• _TASK_: Return all the lines below exactly. Any picture among them is omitted.

- - -

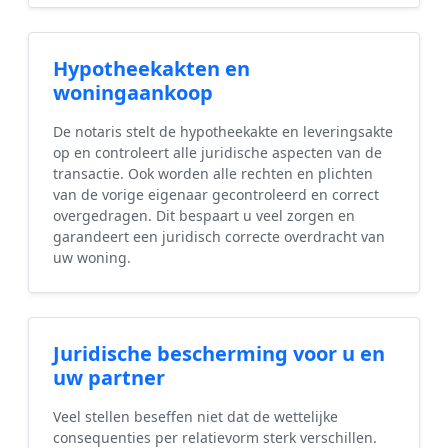
Hypotheekakten en
woningaankoop
De notaris stelt de hypotheekakte en leveringsakte
op en controleert alle juridische aspecten van de
transactie. Ook worden alle rechten en plichten
van de vorige eigenaar gecontroleerd en correct
overgedragen. Dit bespaart u veel zorgen en
garandeert een juridisch correcte overdracht van
uw woning.
Juridische bescherming voor u en
uw partner
Veel stellen beseffen niet dat de wettelijke
consequenties per relatievorm sterk verschillen.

- - -

• _YOUR RESPONSE_:
Hypotheekakten en
woningaankoop
De notaris stelt de hypotheekakte en leveringsakte
op en controleert alle juridische aspecten van de
transactie. Ook worden alle rechten en plichten
van de vorige eigenaar gecontroleerd en correct
overgedragen. Dit bespaart u veel zorgen en
garandeert een juridisch correcte overdracht van
uw woning.
Juridische bescherming voor u en
uw partner
Veel stellen beseffen niet dat de wettelijke
consequenties per relatievorm sterk verschillen.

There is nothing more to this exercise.